## [What the task requires]
Search the entries below for "также" and copy each matching line.
START Data supplied
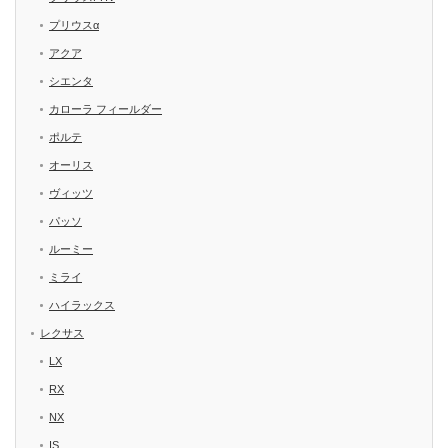
プリウスα
アクア
シエンタ
カローラ フィールダー
ポルテ
オーリス
ヴィッツ
パッソ
ルーミー
ミライ
ハイラックス
レクサス
LX
RX
NX
IS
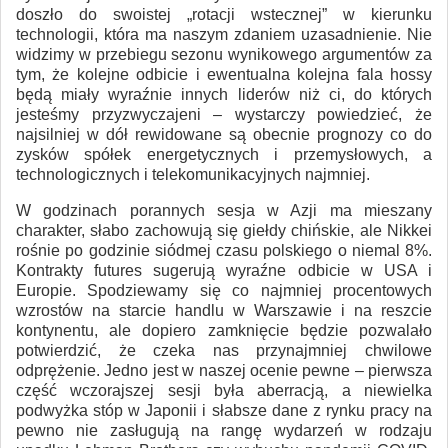
doszło do swoistej „rotacji wstecznej” w kierunku
technologii, która ma naszym zdaniem uzasadnienie. Nie
widzimy w przebiegu sezonu wynikowego argumentów za
tym, że kolejne odbicie i ewentualna kolejna fala hossy
będą miały wyraźnie innych liderów niż ci, do których
jesteśmy przyzwyczajeni – wystarczy powiedzieć, że
najsilniej w dół rewidowane są obecnie prognozy co do
zysków spółek energetycznych i przemysłowych, a
technologicznych i telekomunikacyjnych najmniej.
W godzinach porannych sesja w Azji ma mieszany
charakter, słabo zachowują się giełdy chińskie, ale Nikkei
rośnie po godzinie siódmej czasu polskiego o niemal 8%.
Kontrakty futures sugerują wyraźne odbicie w USA i
Europie. Spodziewamy się co najmniej procentowych
wzrostów na starcie handlu w Warszawie i na reszcie
kontynentu, ale dopiero zamknięcie będzie pozwalało
potwierdzić, że czeka nas przynajmniej chwilowe
odprężenie. Jedno jest w naszej ocenie pewne – pierwsza
część wczorajszej sesji była aberracją, a niewielka
podwyżka stóp w Japonii i słabsze dane z rynku pracy na
pewno nie zasługują na rangę wydarzeń w rodzaju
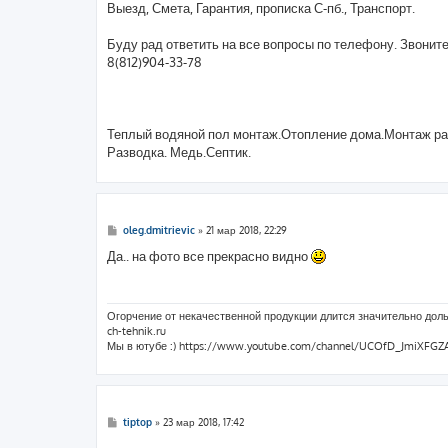
Выезд, Смета, Гарантия, прописка С-пб., Транспорт.
Буду рад ответить на все вопросы по телефону. Звонит
8(812)904-33-78
Теплый водяной пол монтаж.Отопление дома.Монтаж ра
Разводка. Медь.Септик.
С
oleg.dmitrievic
»
21 мар 2018, 22:29
о
о
Да.. на фото все прекрасно видно
б
щ
е
н
и
Огорчение от некачественной продукции длится значительно доль
е
ch-tehnik.ru
Мы в ютубе :) https://www.youtube.com/channel/UCOfD_JmiXF
С
tiptop
»
23 мар 2018, 17:42
о
о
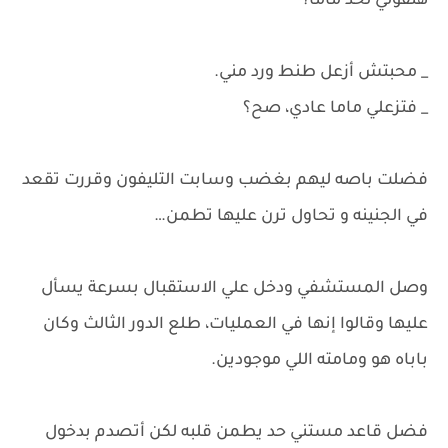
هتقولي لحد ماما؟
_ محبتش أزعل طنط ورد مني.
_ فتزعلي ماما عادي، صح؟
فضلت باصه ليهم بغضب وسابت التليفون وقررت تقعد
في الجنينه و تحاول ترن عليها تطمن…
وصل المستشفي ودخل علي الاستقبال بسرعة يسأل
عليها وقالوا إنها في العمليات، طلع الدور الثالث وكان
باباه هو ومامته اللي موجودين.
فضل قاعد مستني حد يطمن قلبه لكن أتصدم بدخول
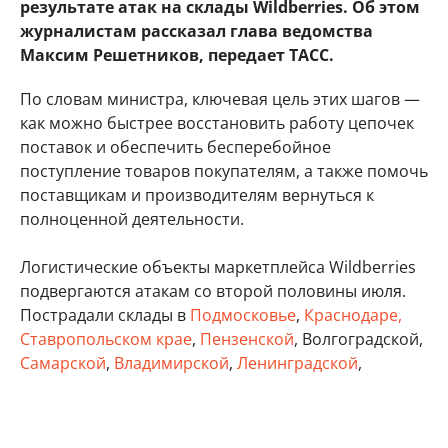
результате атак на склады Wildberries. Об этом
журналистам рассказал глава ведомства
Максим Решетников, передает ТАСС.
По словам министра, ключевая цель этих шагов —
как можно быстрее восстановить работу цепочек
поставок и обеспечить бесперебойное
поступление товаров покупателям, а также помочь
поставщикам и производителям вернуться к
полноценной деятельности.
Логистические объекты маркетплейса Wildberries
подвергаются атакам со второй половины июля.
Пострадали склады в
Подмосковье
,
Краснодаре,
Ставропольском крае
,
Пензенской
, Волгоградской,
Самарской
,
Владимирской
,
Ленинградской
,
Тверской
, Тульской областях, а также в Удмуртии,
Татарстане и Крыму.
END Data supplied
## [Your response]
поступление товаров покупателям, а также помочь
, Тульской областях, а также в Удмуртии,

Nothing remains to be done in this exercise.